In probability, combinatorics helps us understand all possible ways an event can happen. It's about counting combinations or arrangements of items. In the given exercise, we use combinatorics to determine the probability of drawing exactly one white ball in three trials.
When we talk about combinations, we focus on selections where the order doesn't matter. For instance, the problem involves drawing three balls, and we must decide in how many ways we can choose one instance to draw a white ball amidst drawing mostly blue balls.
To simplify, consider each drawing as a position or slot. Placing a white ball in one of these positions involves choosing one slot out of three. This is where combinations come into play, specifically calculated using the formula: \[ C(n, k) = \frac{n!}{k!(n-k)!}\], where \(n\) is the total number of trials, and \(k\) is how many you choose, which in this problem is \(3\) choose \(1\).

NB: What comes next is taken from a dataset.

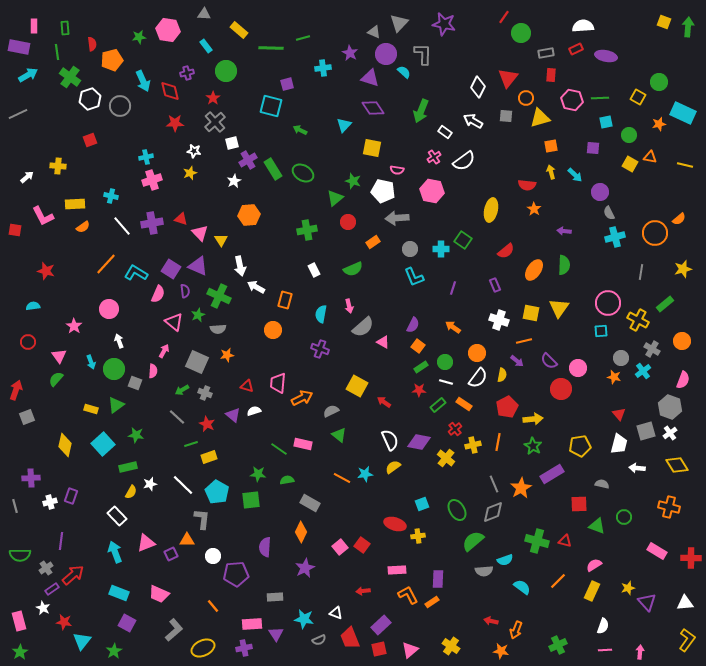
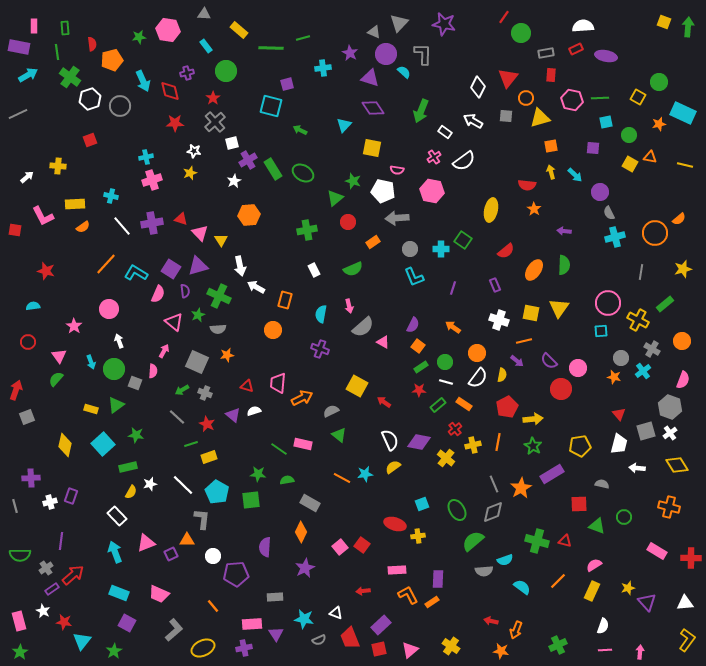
purple triangle at (198, 266): rotated 40 degrees counterclockwise
white star at (43, 608): moved 3 px down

• This formula helps to calculate how many possible ways there are to choose the position of the white ball.
• Here, the number of ways to choose one slot from three, gives us \(C(3, 1) = 3\).

So, for every individual way to choose a white ball, we need to combine it with the likelihood of the other two chosen being blue to find the correct probability.

A random variable is a way to quantify outcomes of a random process with numbers. In our exercise, the random variable under consideration is \(X\), which represents the total number of white balls you draw over three attempts.
Imagine every time you draw a ball, you note down whether it is white or blue. Each of these outcomes can be translated into our random variable \(X\). The goal is to understand various possible outcomes of this random process, specifically finding how often \(X\) can take on certain values.

• In our scenario, \(X\) can range from 0 to 3, signifying zero to three white balls being drawn
• Calculating probabilities for these outcomes helps us understand how likely a specific number of white balls appear in the draws.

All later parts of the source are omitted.